The National Library cooperates with various national and international library institutions and organizations. Since 1992 the library has been a member of the International Federation of Library Associations and Institutions (IFLA) and it participates in the activities of the Conference of European National Librarians (CENL), the Conference of Directors of National Libraries (CDNL), the Association of European Research Libraries (LIBER), Bibliotheca Baltica, International Board on Books for Young People (IBBY), International Association of Music Libraries, Archives and Documentation Centres (IAML), International organization Electronic Information for Libraries (EIFL), Lithuanian Association of Research Libraries and other organizations. The library is actively involved in international projects carried out by these institutions. Since 2007 the National Library has been involved in the development of the Europeana digital library, and since 2018 it has been the national aggregator of this program.

== Projects ==

The National Library's involvement in national and international networks provides for the realization of significant projects which determine positive changes in Lithuanian libraries.

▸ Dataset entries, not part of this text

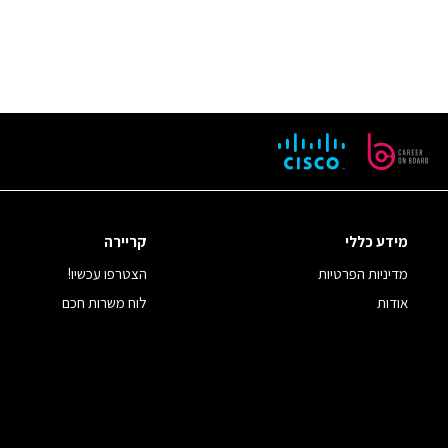
מידע כללי
קריירה
מדיניות הפרטיות
הצטרפו עכשיו!
אודות
לוח משרות חכם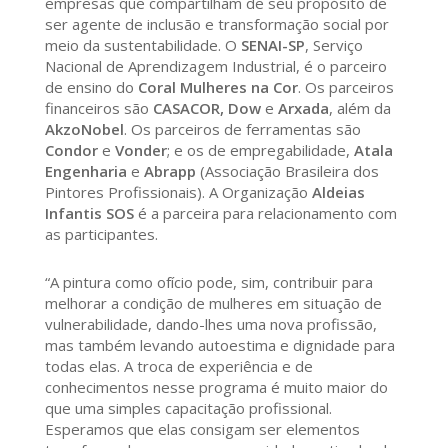
empresas que compartilham de seu propósito de
ser agente de inclusão e transformação social por
meio da sustentabilidade. O
SENAI-SP
, Serviço
Nacional de Aprendizagem Industrial, é o parceiro
de ensino do
Coral Mulheres na Cor
. Os parceiros
financeiros são
CASACOR,
Dow
e
Arxada
, além da
AkzoNobel
. Os parceiros de ferramentas são
Condor
e
Vonder
; e os de empregabilidade,
Atala
Engenharia
e
Abrapp
(Associação Brasileira dos
Pintores Profissionais). A Organização
Aldeias
Infantis SOS
é a parceira para relacionamento com
as participantes.
“A pintura como ofício pode, sim, contribuir para
melhorar a condição de mulheres em situação de
vulnerabilidade, dando-lhes uma nova profissão,
mas também levando autoestima e dignidade para
todas elas. A troca de experiência e de
conhecimentos nesse programa é muito maior do
que uma simples capacitação profissional.
Esperamos que elas consigam ser elementos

- In 2008–2012 the National Library together with the Ministry of Culture of the Republic of Lithuania and Bill & Melinda Gates Foundation implemented the project "Libraries for Innovation", which enhanced the availability to patrons of information technologies for access to information resources and communication, especially focusing on people in remote parts of the country, as well as those in social risk categories.
- While implementing the Strategy on Digitization of the Lithuanian Cultural Heritage, Digital Content Preservation and Access, the National Library continues the creation of digital cultural heritage content and establishment of electronic services. 2010–2012 is the period of the realization of the project "Development of the Virtual Electronic Heritage System". The website of the project: epaveldas.lt.

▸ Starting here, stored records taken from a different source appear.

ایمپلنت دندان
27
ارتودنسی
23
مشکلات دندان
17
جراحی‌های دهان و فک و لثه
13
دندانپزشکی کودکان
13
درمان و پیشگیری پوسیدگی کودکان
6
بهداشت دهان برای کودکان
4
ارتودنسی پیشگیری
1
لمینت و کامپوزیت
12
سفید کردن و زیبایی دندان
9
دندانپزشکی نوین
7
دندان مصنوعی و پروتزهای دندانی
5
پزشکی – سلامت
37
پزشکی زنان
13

- The National Library is carrying out a programme for creating the Lithuanian Integrated Library Information System (LIBIS), and in 2009–2012 it initiated the investment project "Development of Interactive Electronic Services for Ordering and Receiving Publications at Public Libraries". The major goal of the project is a development of electronic services in Lithuanian public libraries. The website of the project: ibiblioteka.lt
- The Children's Literature Centre of the National Library is further implementing the Reading Promotion Programme adopted by the Government of the Republic of Lithuania with the purpose to encourage reading among people from diverse age and social groups, advance their reading skills, and also raise the prestige of reading. The website of the programme: www.skaitymometai.lt.